It is difficult to say that the concept of TPF has a universally accepted definition, due to the wide range of different models of funding which are rapidly evolving around the globe. Nevertheless, the term “third-party funding” generally refers to a situation where a third party, who is not involved in the dispute, provides funding to one of the parties involved in the litigation or arbitration proceedings. According to the Working Group III, TPF occurs when an organization that is not a party to a dispute agrees to provide funds or other material support to a disputing party (usually the claimant), in exchange for remuneration, which is based on the outcome of the dispute. The ICCA-Queen Mary Task Force on Third-Party Funding (“Task Force”) has defined TPF as the following:

“The term “third-party funding” refers to an agreement by an entity that is not a party to the dispute to provide a party, an affiliate of that party or a law firm representing that party,
a) funds or other material support in order to finance part or all of the cost of the proceedings, either individually or as part of a specific range of cases,
and
b) such support or financing is either provided in exchange for remuneration or reimbursement that is wholly or partially dependent on the outcome of the dispute, or provided through a grant or in return for a premium payment.”
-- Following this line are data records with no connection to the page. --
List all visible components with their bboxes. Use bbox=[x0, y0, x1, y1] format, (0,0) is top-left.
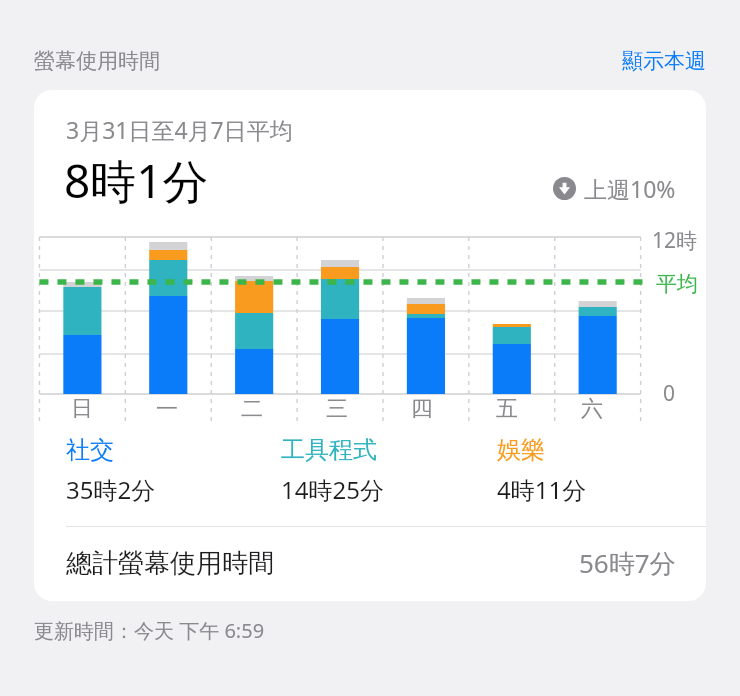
button[interactable]: 娛樂 bbox=[497, 435, 682, 506]
staticText: 社交 bbox=[66, 435, 114, 465]
staticText: 3月31日至4月7日平均 bbox=[66, 114, 293, 145]
button[interactable]: 總計螢幕使用時間 bbox=[34, 527, 706, 601]
staticText: 0 bbox=[663, 379, 676, 408]
button[interactable]: 顯示本週 bbox=[622, 48, 706, 74]
staticText: 四 bbox=[411, 395, 433, 423]
staticText: 一 bbox=[156, 395, 178, 423]
button[interactable]: 3月31日至4月7日平均 bbox=[34, 90, 706, 601]
staticText: 35時2分 bbox=[66, 473, 156, 506]
staticText: 三 bbox=[326, 395, 348, 423]
staticText: 更新時間：今天 下午 6:59 bbox=[34, 617, 265, 644]
staticText: 二 bbox=[241, 395, 263, 423]
staticText: 螢幕使用時間 bbox=[34, 48, 160, 74]
staticText: 五 bbox=[496, 395, 518, 423]
staticText: 平均 bbox=[656, 271, 698, 297]
button[interactable]: 工具程式 bbox=[281, 435, 497, 506]
staticText: 12時 bbox=[652, 226, 698, 255]
staticText: 總計螢幕使用時間 bbox=[66, 547, 274, 580]
staticText: 日 bbox=[71, 395, 93, 423]
staticText: 14時25分 bbox=[281, 473, 384, 506]
staticText: 4時11分 bbox=[497, 473, 587, 506]
other: Decrease from last week bbox=[553, 177, 576, 200]
staticText: 工具程式 bbox=[281, 435, 377, 465]
staticText: 上週10% bbox=[584, 173, 676, 204]
button[interactable]: 社交 bbox=[66, 435, 281, 506]
staticText: 56時7分 bbox=[579, 545, 676, 581]
staticText: 六 bbox=[581, 395, 603, 423]
staticText: 顯示本週 bbox=[622, 48, 706, 74]
staticText: 8時1分 bbox=[64, 149, 209, 212]
staticText: 娛樂 bbox=[497, 435, 545, 465]
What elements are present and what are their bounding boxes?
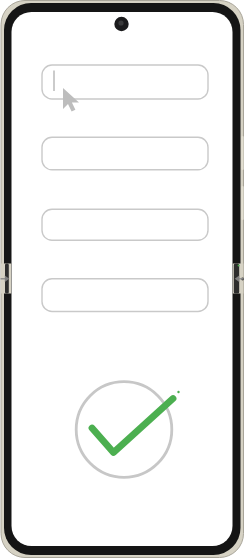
button[interactable]	[42, 209, 208, 240]
button[interactable]	[42, 137, 208, 170]
button[interactable]	[42, 279, 208, 312]
button[interactable]	[42, 65, 208, 99]
button[interactable]	[76, 382, 172, 478]
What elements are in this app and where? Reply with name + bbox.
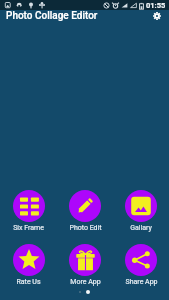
staticText: Share App	[125, 278, 158, 286]
staticText: 01:55	[146, 1, 166, 10]
button[interactable]: More App	[57, 244, 113, 286]
staticText: Six Frame	[13, 224, 44, 232]
button[interactable]: Photo Edit	[57, 190, 113, 232]
button[interactable]: Gallary	[113, 190, 169, 232]
button[interactable]: Rate Us	[0, 244, 57, 286]
button[interactable]: Share App	[113, 244, 169, 286]
button[interactable]: Six Frame	[0, 190, 57, 232]
button[interactable]: Settings	[148, 7, 165, 24]
staticText: More App	[70, 278, 101, 286]
staticText: Photo Collage Editor	[6, 10, 98, 22]
staticText: Photo Edit	[69, 224, 102, 232]
staticText: Rate Us	[16, 278, 41, 286]
staticText: Gallary	[130, 224, 152, 232]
It is possible to breakdown the definition of TPF into four sub-components to have a better understanding of the concept: i) the third-party funder ii) the funded party iii) the scope of the funding agreement and the material support iv) the funder’s remuneration.

i. The funder
A “third-party funder” is any natural or legal person who is not a party to the dispute but enters into a funding agreement with one of the parties, an affiliate of that party, or a law firm representing that party. Funders are “unique as a snowflake, ” which means that they do not use standardized approaches to valuing, financing, and monitoring claims. Their litigation or arbitration funding agreements are not standardized and are instead negotiated on an individual basis with the funded party and its lawyers. Most often, the organization that supplies financial support to the funded party is an outside organization, such as a corporation or a bank, the client’s law firm, an insurance company, hedge funds, private equity funds, sovereign wealth funds and other investors that are interested in the potential return on investment from a successful outcome in the dispute.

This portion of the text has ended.